What exactly is going on here? I feel like I'm missing something very important.
Upvotes: 1
Views: 511
Reputation: 23832
html
is a pointer to a string literal, these can't be changed (and are normaly stored in a read-only section of memory), which is what strcat
tries to do, invoking undefined behavior in the process.
Even if that wasn't the case, html
is clearly too small to take anything else as it only has space for 1 character.
It should be:
char html[SIZE] = "";
Where SIZE
must be big enough to take all of the concatenated strings.
In this case you have a problem as you are returning html
, if it's not a pointer it will be a local variable who's lifetime will expire as the function returns. You can work this out by:
html
as a pointer and allocating memory to it:#include <stdlib.h>
//...
char *html = malloc(SIZE);
You then need to free(html)
when you're done with it.
void load_html(char* filename, char* html){ //void return type
//remove declaration of html
//do not return anything
}
And in main:
int main(){
char* filename = "load_html.c";
char html[size]; //buffer to store the concatenated string
load_html(filename, html); //the string will be stored in the buffer you pass as an argument
}
I would prefer this second option as you don't need to allocate memory which is a more expensive method and forces you to manage the memory manually.
printf(str)
is also ill-formed, this function needs the format specifier to print formatted output:
printf("%s" str);
Or use simply puts(str)
.
Upvotes: 2
Reputation: 311108
In this declaration
char* html= "";
you declared a pointer to the string literal ""
.
Then in this statement
strcat(html, str);
you are trying to change the pointed string literal.
However you may not change a string literal.
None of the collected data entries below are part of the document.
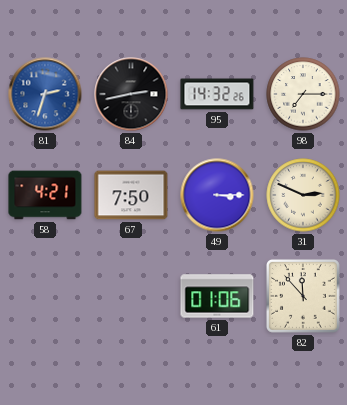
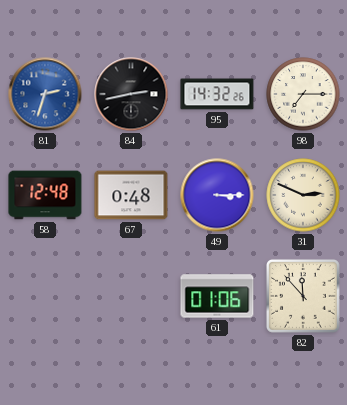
58: 4:21 -> 12:48
67: 7:50 -> 0:48
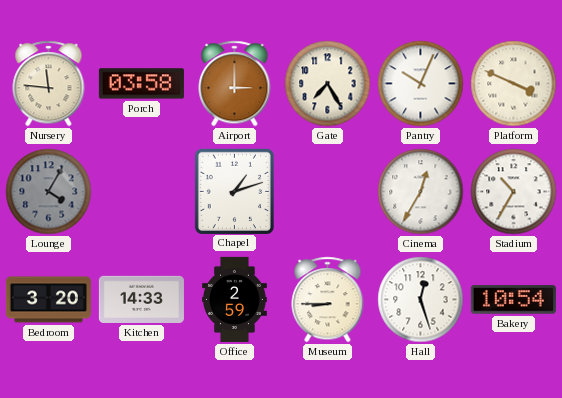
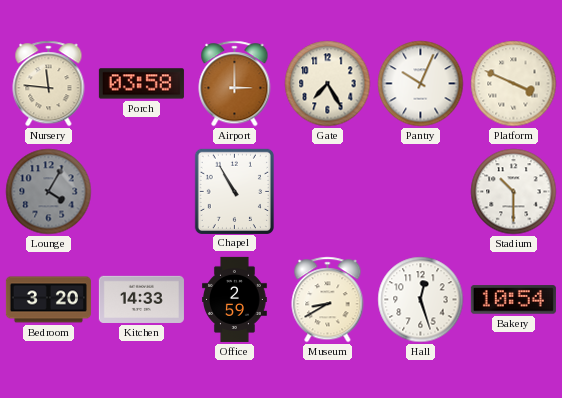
Chapel: 1:12 -> 10:55
Cinema: 12:35 -> none
Stadium: 10:35 -> 10:30
Museum: 8:45 -> 8:40
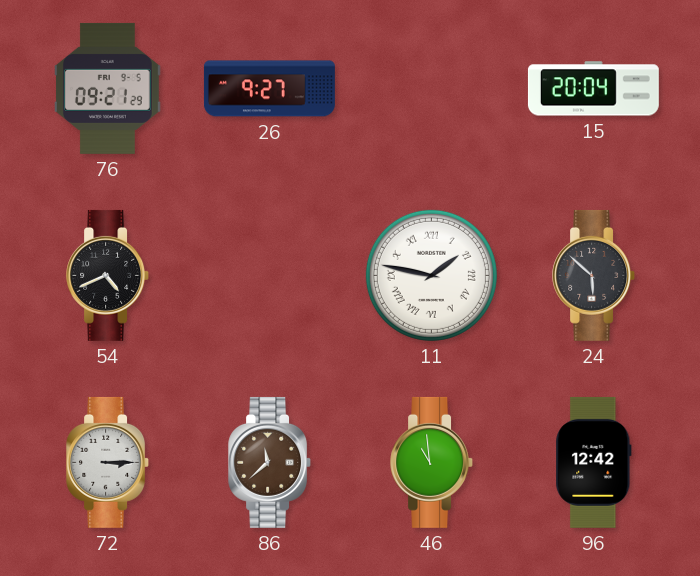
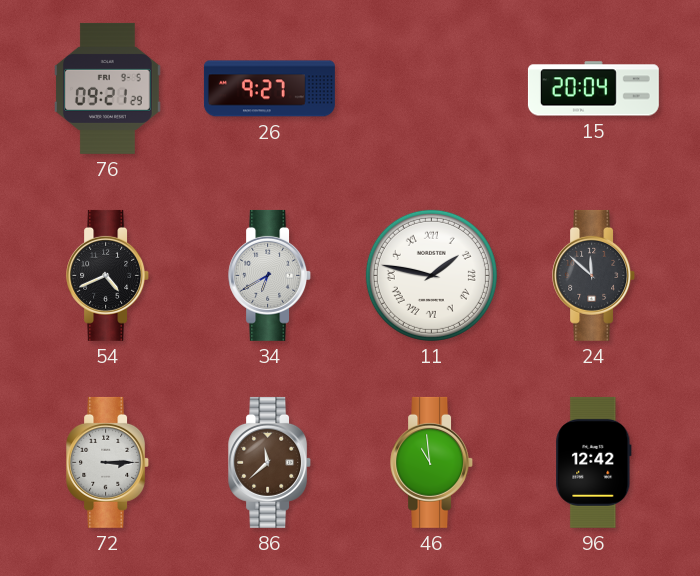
34: none -> 6:40
24: 5:52 -> 11:52
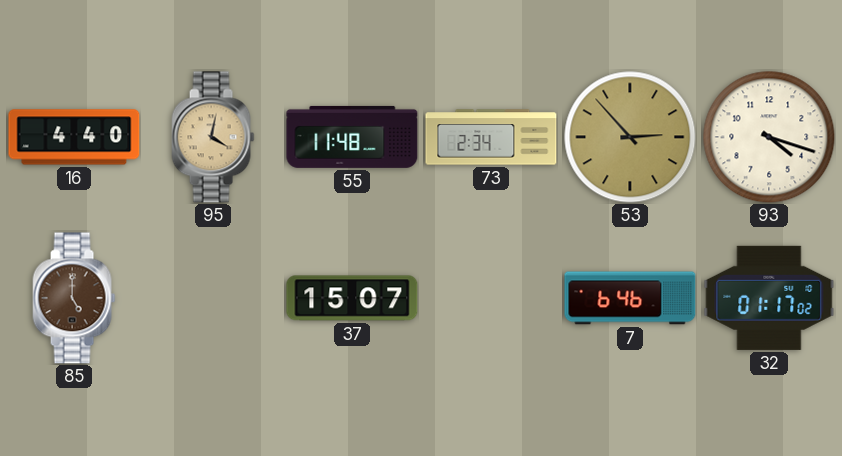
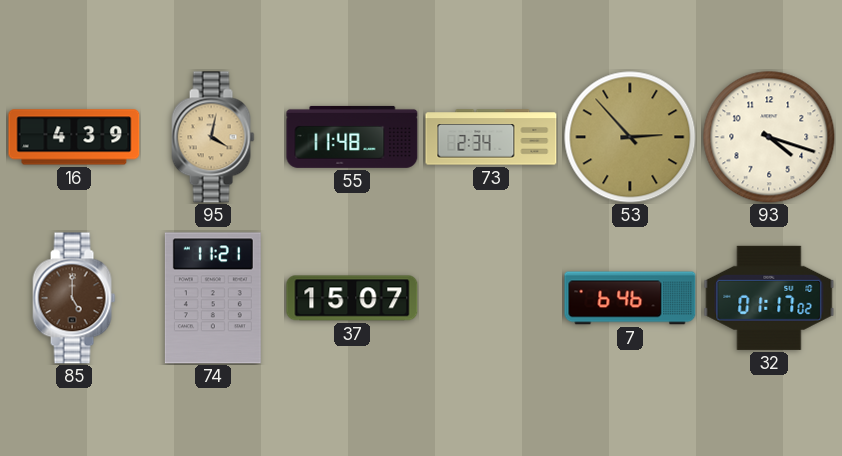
16: 4:40 -> 4:39
74: none -> 11:21
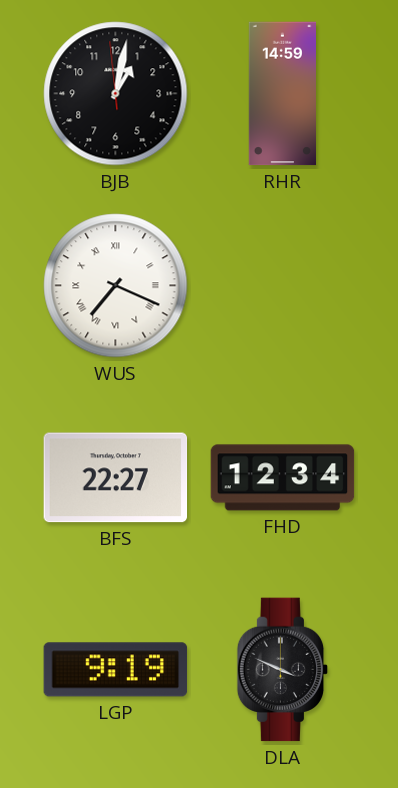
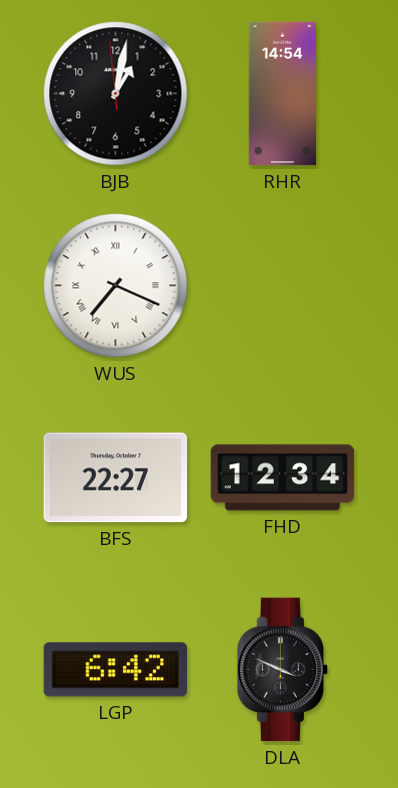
RHR: 14:59 -> 14:54
LGP: 9:19 -> 6:42
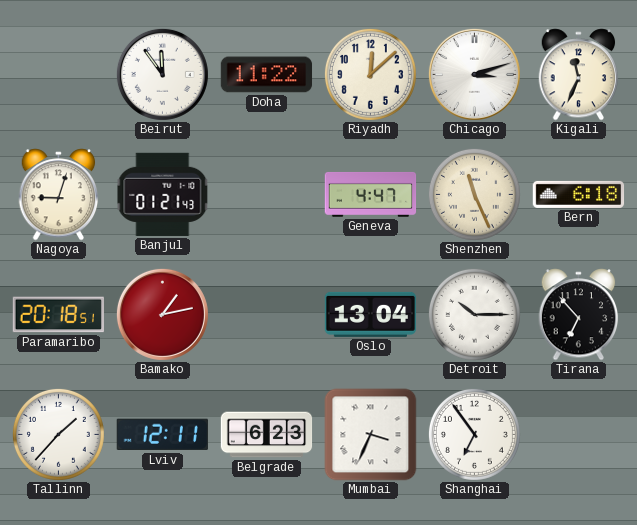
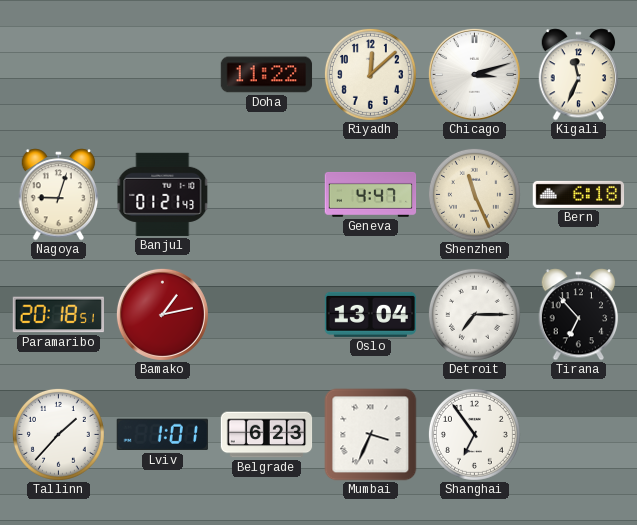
Beirut: 11:54 -> none
Detroit: 10:15 -> 7:15
Lviv: 12:11 -> 1:01
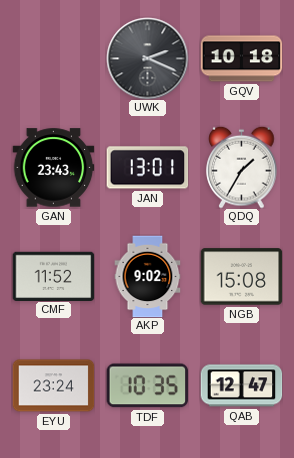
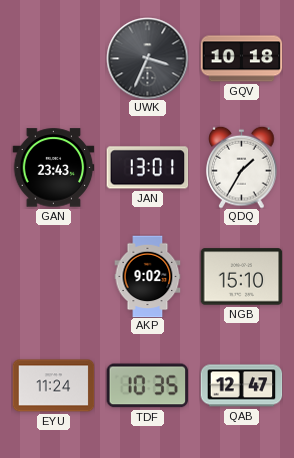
UWK: 2:19 -> 3:34
CMF: 11:52 -> none
NGB: 15:08 -> 15:10
EYU: 23:24 -> 11:24
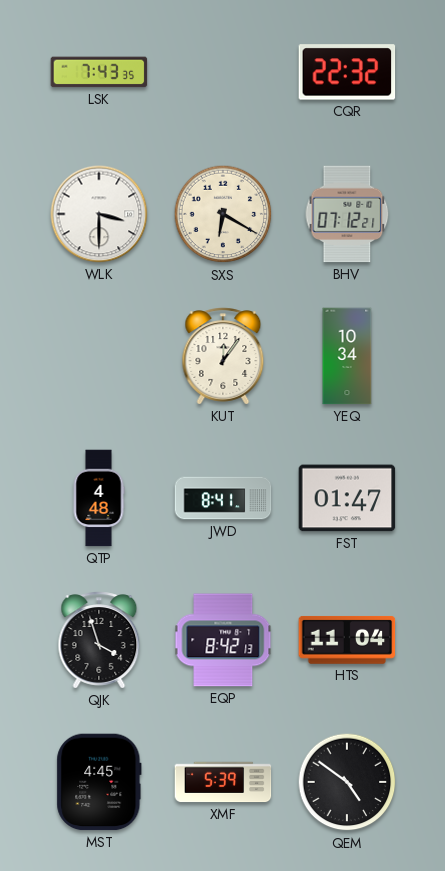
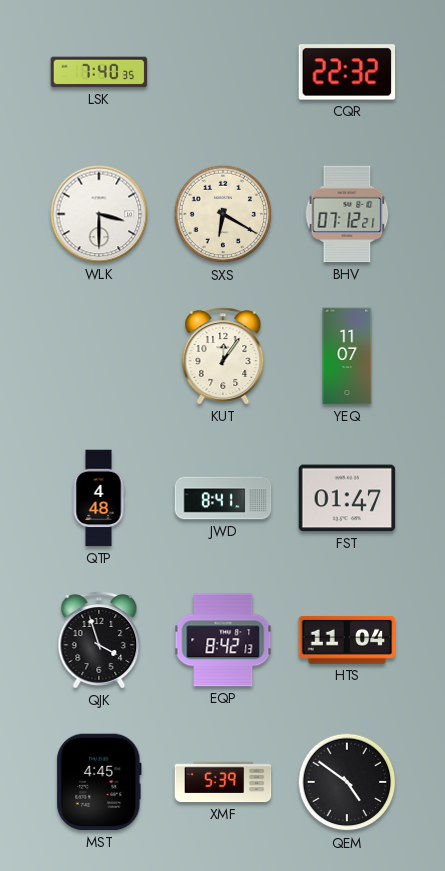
LSK: 7:43 -> 7:40
YEQ: 10:34 -> 11:07
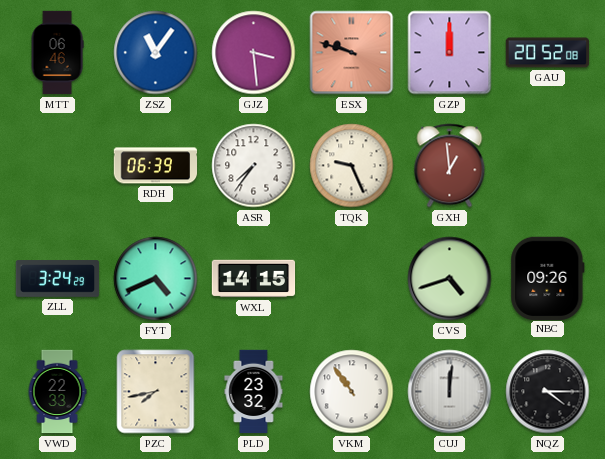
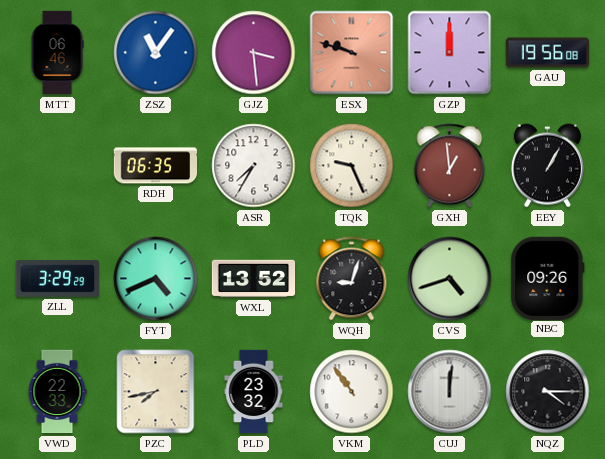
GAU: 20:52 -> 19:56
RDH: 06:39 -> 06:35
ASR: 7:36 -> 7:35
EEY: none -> 1:05
ZLL: 3:24 -> 3:29
WXL: 14:15 -> 13:52
WQH: none -> 9:03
According to the C Standard (6.4.5 String literals)
7 It is unspecified whether these arrays are distinct provided their elements have the appropriate values. If the program attempts to modify such an array, the behavior is undefined.
So if you want to accumulate strings read from a file you need to define an enough large character array.
For example
char html[MAXCHAR * MAXCHAR];
html[0] = '\0';
But in this case one more problem arises because you may not return a local array from a function that will not be alive after exiting the function.
So a more flexible and correct approach is to reallocate a character array dynamically in the while loop for each new string read from the file.
Something like
char *htmp = calloc( 1, sizeof( char ) );
size_t n = 1;
while (fgets(str, MAXCHAR, file) != NULL) {
printf(str);
n += strlen( str );
char *tmp = realloc( html, n );
if ( tmp == NULL ) break;
html = tmp;
strcat(html, str);
}
// ...
return html;
And in main you should free the allocated memory when the array is not required anymore.
free( html );
Upvotes: 2
Reputation: 58369
html
is a pointer to 1 byte of memory. That memory is read-only because it's a statically allocated string. strcat
overwrites it, so is undefined behavior for two reasons: writing memory out of bounds, and writing to memory that is read-only.
Any weird behavior you see (eg: your program exiting early) may be caused by that.
Upvotes: 0